Having reverse-applied the commit to the current commit (through the work-tree and using the index that matches the current commit), Git copies the updated files into the index as if by git add
, then makes a new commit, automatically supplying the commit log message. You can override some of these with various flags, and there are complications (see footnote 2) when the patch doesn't apply properly. But that's mostly it.
2This is actually too simple. Revert really invokes Git's three-way merge machinery (as does git cherry-pick
). In simple, unconflicted cases, however, "apply a patch and commit" (cherry-pick) or "reverse-apply a patch and commit" (revert) suffice to describe the process.
Revert is a poor name for this process
Mercurial (which is otherwise a lot like Git, only slower and more user-friendly) calls this hg backout
rather than hg revert
, because it backs out the changes of a commit. The verb revert, often with the auxiliary word to as in revert to, means—at least to some people—to change the entire contents back. That is, instead of saying:
"commit a123456 changed one line of file README.txt and I want that one line changed back"
people sometimes mean:
"README.txt has been changed a lot since commit a123456, and I want the version that was in a123456 back, so that means I want _____"

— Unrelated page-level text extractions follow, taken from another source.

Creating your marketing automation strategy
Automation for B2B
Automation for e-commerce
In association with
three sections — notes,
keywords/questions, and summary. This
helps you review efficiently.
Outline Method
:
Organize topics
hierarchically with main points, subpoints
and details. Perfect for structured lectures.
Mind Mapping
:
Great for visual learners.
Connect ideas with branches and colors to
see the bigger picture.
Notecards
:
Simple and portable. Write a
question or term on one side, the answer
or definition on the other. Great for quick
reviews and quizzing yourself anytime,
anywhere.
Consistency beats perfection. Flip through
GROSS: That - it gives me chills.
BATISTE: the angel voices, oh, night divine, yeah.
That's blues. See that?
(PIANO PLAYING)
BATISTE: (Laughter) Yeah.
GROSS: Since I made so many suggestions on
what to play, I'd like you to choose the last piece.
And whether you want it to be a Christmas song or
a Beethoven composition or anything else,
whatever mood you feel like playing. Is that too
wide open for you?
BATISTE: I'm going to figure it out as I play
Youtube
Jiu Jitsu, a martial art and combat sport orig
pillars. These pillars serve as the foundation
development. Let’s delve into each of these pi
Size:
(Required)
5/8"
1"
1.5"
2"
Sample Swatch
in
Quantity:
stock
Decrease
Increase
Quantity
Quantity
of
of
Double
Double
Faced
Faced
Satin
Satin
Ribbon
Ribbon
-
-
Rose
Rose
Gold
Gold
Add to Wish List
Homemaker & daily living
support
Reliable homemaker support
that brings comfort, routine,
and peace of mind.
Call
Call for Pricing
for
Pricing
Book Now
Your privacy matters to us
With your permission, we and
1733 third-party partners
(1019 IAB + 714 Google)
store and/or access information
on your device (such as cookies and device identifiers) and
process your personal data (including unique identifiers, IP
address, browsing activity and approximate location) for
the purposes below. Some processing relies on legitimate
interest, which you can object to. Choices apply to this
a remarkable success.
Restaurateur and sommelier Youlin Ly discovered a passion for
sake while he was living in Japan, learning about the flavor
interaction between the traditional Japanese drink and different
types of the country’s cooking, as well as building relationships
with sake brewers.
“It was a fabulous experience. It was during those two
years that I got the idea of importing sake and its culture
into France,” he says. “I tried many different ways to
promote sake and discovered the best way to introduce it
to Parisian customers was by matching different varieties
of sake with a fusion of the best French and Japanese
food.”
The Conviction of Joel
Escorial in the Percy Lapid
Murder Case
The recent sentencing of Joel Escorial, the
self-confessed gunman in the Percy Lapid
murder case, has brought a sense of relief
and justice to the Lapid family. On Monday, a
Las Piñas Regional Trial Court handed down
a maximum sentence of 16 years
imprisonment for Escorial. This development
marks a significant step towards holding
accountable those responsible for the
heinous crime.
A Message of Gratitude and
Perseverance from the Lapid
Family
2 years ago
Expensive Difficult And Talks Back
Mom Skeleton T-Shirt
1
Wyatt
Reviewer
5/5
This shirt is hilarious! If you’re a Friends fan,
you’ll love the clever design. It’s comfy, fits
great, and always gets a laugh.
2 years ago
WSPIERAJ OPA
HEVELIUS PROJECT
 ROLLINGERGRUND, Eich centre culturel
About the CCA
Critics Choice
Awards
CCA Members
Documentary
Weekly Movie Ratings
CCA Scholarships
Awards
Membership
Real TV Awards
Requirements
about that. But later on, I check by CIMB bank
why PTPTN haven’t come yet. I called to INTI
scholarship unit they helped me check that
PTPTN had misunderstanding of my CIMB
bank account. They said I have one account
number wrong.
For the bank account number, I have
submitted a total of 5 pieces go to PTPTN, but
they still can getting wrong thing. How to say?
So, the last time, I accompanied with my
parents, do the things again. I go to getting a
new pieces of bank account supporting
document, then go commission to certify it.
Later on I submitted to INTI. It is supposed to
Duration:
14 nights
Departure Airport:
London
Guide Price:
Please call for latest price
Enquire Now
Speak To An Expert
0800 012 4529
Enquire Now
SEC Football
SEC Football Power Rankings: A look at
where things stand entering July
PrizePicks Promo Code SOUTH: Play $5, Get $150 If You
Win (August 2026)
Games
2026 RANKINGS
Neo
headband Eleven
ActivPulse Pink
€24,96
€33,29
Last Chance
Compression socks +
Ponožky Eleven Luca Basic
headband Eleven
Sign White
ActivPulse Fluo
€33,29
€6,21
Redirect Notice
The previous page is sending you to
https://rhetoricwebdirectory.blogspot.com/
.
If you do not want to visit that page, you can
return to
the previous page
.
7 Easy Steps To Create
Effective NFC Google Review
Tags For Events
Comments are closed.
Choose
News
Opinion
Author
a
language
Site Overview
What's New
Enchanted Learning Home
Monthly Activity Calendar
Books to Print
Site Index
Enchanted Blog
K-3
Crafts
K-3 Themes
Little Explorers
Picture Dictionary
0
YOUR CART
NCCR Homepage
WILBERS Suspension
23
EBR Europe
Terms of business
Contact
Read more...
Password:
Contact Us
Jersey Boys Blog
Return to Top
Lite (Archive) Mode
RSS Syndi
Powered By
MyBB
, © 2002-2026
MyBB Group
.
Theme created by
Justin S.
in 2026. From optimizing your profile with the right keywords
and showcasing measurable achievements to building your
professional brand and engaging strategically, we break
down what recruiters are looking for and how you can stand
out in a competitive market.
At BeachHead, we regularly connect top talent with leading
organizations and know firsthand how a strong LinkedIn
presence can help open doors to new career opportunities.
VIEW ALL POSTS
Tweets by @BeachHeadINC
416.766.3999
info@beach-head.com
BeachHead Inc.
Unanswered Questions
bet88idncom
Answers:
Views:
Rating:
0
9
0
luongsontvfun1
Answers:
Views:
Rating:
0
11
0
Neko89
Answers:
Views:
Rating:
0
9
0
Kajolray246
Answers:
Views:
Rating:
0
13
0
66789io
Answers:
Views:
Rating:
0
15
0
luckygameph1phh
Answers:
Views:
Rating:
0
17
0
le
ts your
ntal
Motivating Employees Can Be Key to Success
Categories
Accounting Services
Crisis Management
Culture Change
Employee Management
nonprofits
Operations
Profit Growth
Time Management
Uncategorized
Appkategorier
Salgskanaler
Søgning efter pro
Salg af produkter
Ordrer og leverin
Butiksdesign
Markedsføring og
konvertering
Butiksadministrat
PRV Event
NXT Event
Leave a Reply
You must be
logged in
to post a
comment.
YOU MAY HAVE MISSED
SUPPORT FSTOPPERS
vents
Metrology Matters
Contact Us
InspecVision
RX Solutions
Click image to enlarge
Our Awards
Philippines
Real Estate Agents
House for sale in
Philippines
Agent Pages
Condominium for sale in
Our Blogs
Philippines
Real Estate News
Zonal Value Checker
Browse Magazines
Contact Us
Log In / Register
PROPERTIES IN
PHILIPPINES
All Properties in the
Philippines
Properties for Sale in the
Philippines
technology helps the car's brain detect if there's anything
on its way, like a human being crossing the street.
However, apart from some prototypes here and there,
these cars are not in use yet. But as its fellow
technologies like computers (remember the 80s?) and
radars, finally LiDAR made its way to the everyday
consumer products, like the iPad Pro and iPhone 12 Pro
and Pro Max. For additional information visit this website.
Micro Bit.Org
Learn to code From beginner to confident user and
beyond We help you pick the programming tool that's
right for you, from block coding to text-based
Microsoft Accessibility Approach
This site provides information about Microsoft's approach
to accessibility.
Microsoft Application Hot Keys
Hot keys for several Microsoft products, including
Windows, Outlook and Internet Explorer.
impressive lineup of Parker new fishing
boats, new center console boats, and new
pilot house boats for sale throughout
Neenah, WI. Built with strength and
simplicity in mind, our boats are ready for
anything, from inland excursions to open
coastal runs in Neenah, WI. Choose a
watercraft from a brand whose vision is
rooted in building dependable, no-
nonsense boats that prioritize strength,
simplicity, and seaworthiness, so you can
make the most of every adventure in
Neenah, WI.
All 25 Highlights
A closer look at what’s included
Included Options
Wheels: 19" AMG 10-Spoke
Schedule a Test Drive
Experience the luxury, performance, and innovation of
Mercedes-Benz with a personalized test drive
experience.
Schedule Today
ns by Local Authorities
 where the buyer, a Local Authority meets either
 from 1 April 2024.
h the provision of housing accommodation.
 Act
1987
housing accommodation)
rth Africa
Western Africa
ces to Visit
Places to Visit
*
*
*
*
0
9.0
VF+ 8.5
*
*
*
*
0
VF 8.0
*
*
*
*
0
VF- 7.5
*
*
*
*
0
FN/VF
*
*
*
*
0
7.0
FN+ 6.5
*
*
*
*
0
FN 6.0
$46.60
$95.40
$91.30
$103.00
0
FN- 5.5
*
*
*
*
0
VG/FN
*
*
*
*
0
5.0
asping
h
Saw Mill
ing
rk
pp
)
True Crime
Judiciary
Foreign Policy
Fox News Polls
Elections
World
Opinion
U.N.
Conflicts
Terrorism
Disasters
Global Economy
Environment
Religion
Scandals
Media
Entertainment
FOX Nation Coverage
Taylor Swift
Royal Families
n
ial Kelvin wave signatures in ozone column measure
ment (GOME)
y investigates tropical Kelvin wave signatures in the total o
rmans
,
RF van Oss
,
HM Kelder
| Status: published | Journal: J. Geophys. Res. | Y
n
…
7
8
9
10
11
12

and they fill in the blank with "to revert README.txt to a123456" and thus they reach for git revert
.
That's not what git revert
does. To do that, one needs to extract the file README.txt
from commit a123456
. Confusingly, the main Git command that does this is git checkout
, using a different syntax from git checkout branch
. (It should have been a separate command, and in Mercurial it is: it is hg revert
!) If you want this in Git, you can write:
git checkout a123456 -- README.txt
which copies README.txt
from commit a123456
into the index (as usual), then expands it into normal, not-Git-only, format into your work-tree as file README.txt
.
Note that in all modern versions of Git, you can also use:
git show a123456:README.txt
which displays the contents of that file, as of that commit, on your screen, and generally works with redirection, so that you can save it to a file inside or outside of your work-tree:
git show a123456:README.txt > restored-readme
for instance. This does not affect the index.